I wish we could have seen Amy/Rory's room when they had the bunk beds though.
I don't need recurring rooms. I would rather see a few new random rooms a series, though, to give you a tiny taste of how expansive it is. That, to me, would inspire much more wonder and curiosity. Just give them a taste and let them imagine what else there might be.
After all, isn't that what the show does with the universe? We see so many things, and yet it's just a tiny sample of what's in the universe. The TARDIS to me is a physical metaphor of that. From earth the universe looks small, but when you're out there in it, it's bigger on the inside
Nicely put, but I think a taste would only build an appetite for more. I'm still a mad fan, so wouldn't object to seeing more - indeed I'm thrilled when we do (they're big moments due to their rarity) - but too concrete an exploration would rob the girl of her charm. She's The Doctor's, not ours.

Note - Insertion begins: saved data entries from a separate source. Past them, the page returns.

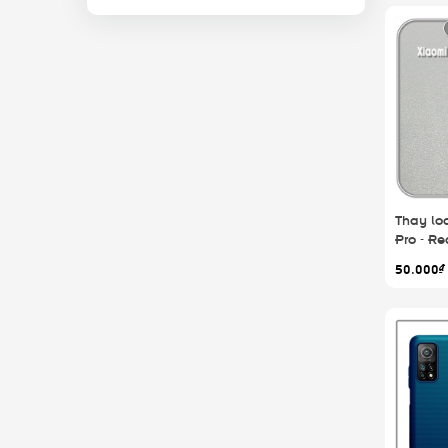
PPF
Ốp lưng
Bao da
Thay loa
Pro - R
50.000₫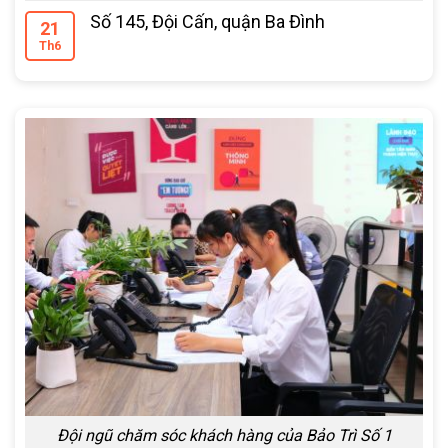
Số 145, Đội Cấn, quận Ba Đình
21
Th6
Đội ngũ chăm sóc khách hàng của Bảo Trì Số 1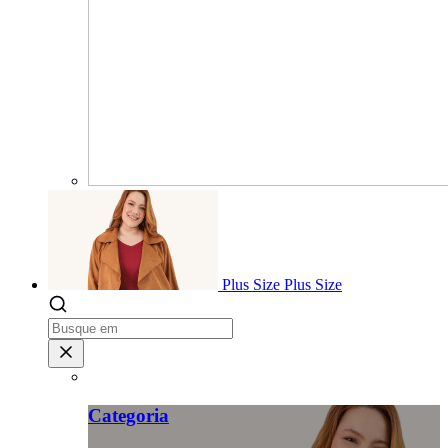
Plus Size
Plus Size
Categoria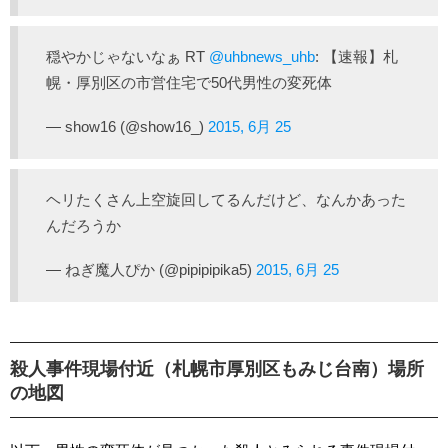
穏やかじゃないなぁ RT
@uhbnews_uhb
: 【速報】札
幌・厚別区の市営住宅で50代男性の変死体
— show16 (@show16_)
2015, 6月 25
ヘリたくさん上空旋回してるんだけど、なんかあった
んだろうか
— ねぎ魔人ぴか (@pipipipika5)
2015, 6月 25
殺人事件現場付近（札幌市厚別区もみじ台南）場所
の地図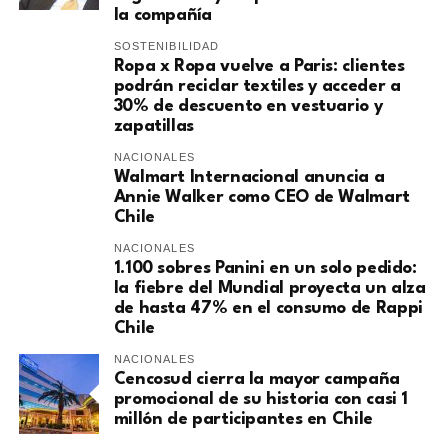
la compañía
SOSTENIBILIDAD
Ropa x Ropa vuelve a Paris: clientes
podrán reciclar textiles y acceder a
30% de descuento en vestuario y
zapatillas
NACIONALES
Walmart Internacional anuncia a
Annie Walker como CEO de Walmart
Chile
NACIONALES
1.100 sobres Panini en un solo pedido:
la fiebre del Mundial proyecta un alza
de hasta 47% en el consumo de Rappi
Chile
NACIONALES
Cencosud cierra la mayor campaña
promocional de su historia con casi 1
millón de participantes en Chile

Re-watched two Tom Baker era Who serials: Planet of Evil and Horror of Fang Rock.
PoE : this story is pretty much a mash-up of Forbidden Planet and The Strange Case of Dr Jekyll and Mr Hyde. The Doctor and Sarah find themselves on a planet at the furthest reaches of the universe, where an expeditionary force has rub into trouble, and as usual the Doctor and companion are the chief suspects - cue getting locked up and escaping, as per usual for Classic Who.
The jungle much of the early part of the story takes place in looks pretty good, helped by the fact it was shot on film at a soundstage in Ealing, and the cast play it straight, which makes for a tense atmosphere - no joking about here. Tom and Elisabeth Sladen always had good onscreen chemistry, so that's a plus, and the story itself is not bad, but I've got to say there aren't any really fascinating or likable characters in this story - I think that hurts it a little. There are a few cheap-looking effects and horrible wardrobe decisions, but it is the lack of engaging characters and good dialogue that prevent this serial from being amongst the top-tier Classic Who stories.

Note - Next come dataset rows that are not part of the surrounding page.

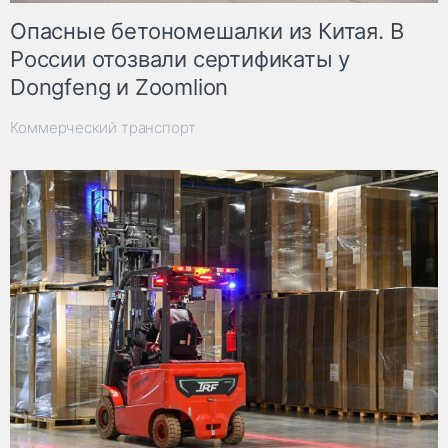
Опасные бетономешалки из Китая. В
России отозвали сертификаты у
Dongfeng и Zoomlion
Коммерческий транспорт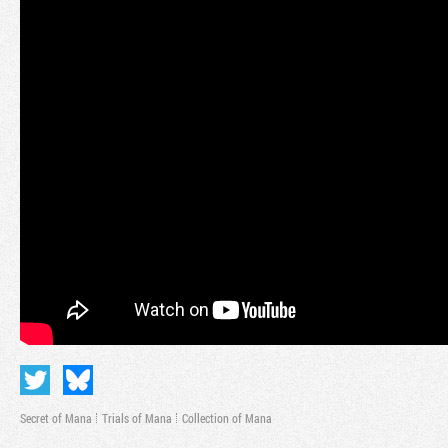
Secret of Mana
Trials of Mana
Collection of Mana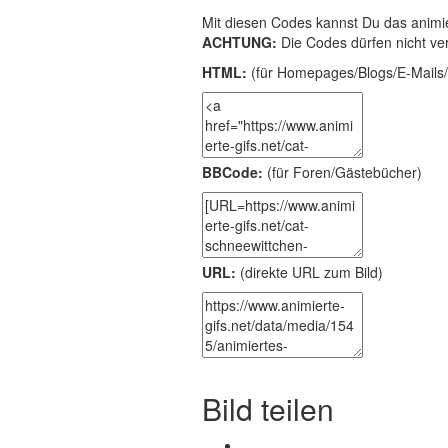
Mit diesen Codes kannst Du das animie
ACHTUNG:
Die Codes dürfen nicht ve
HTML:
(für Homepages/Blogs/E-Mails/
BBCode:
(für Foren/Gästebücher)
URL:
(direkte URL zum Bild)
Bild teilen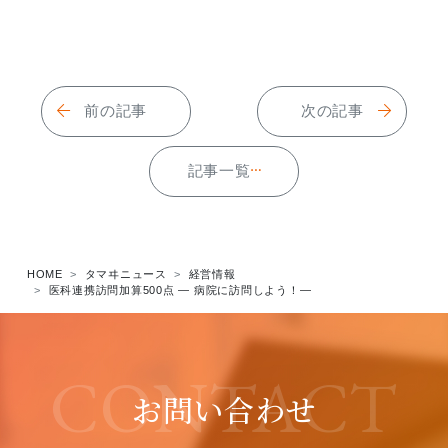
前の記事
次の記事
記事一覧
HOME
タマヰニュース
経営情報
医科連携訪問加算500点 ― 病院に訪問しよう！―
CONTACT
お問い合わせ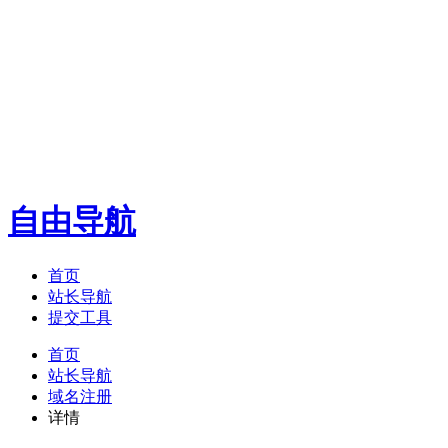
自由导航
首页
站长导航
提交工具
首页
站长导航
域名注册
详情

HoFR: the Doctor and Leela hole-up in a lighthouse in Edwardian England, where they and refugees from a crashed ship are pitted against an invading alien threat. This is a pretty good story that uses only a few sets but makes that work for it. The effects are, well, kind of crappy, but the solid script, characterisation, and acting, make up for that. This was just before Tom Baker started going over-the-top and he's on good form here, making it one of the better Classic Who serials.
I had started The Sensorites and really liked it so far (pretty creepy), but then got overwhelmed by a lot of other stuff. Man, and I'm so close to being done with season 1.
Your post reminded me that I, too, had started The Sensorites but never finished it - something I have now rectified. The Sensorites themselves are very creepy at the beginning, but are revealed to be kind of dorky by episode three. I thought Susan's telepathic powers were an interesting addition to the show, paving the way for all Gallifreyans to be retconned as mildly telepathic, and of course we also get Susan describing her home planet, later to be named Gallifrey, which is interesting. Not my favourite of the First Doctor's serials, but it definitely has things that stop it from feeling disposable.
The serial following that is The Reign of Terror, and that is another story I got a few episodes into but never finished - and I see it has some episodes missing, too.
I've just bought fan-favourite The Seeds of Doom on DVD - didn't really appreciate it the last time I saw it, but I'm hoping this time around I'll warm to it more. I just seem to be in a Tom Baker mood at the moment.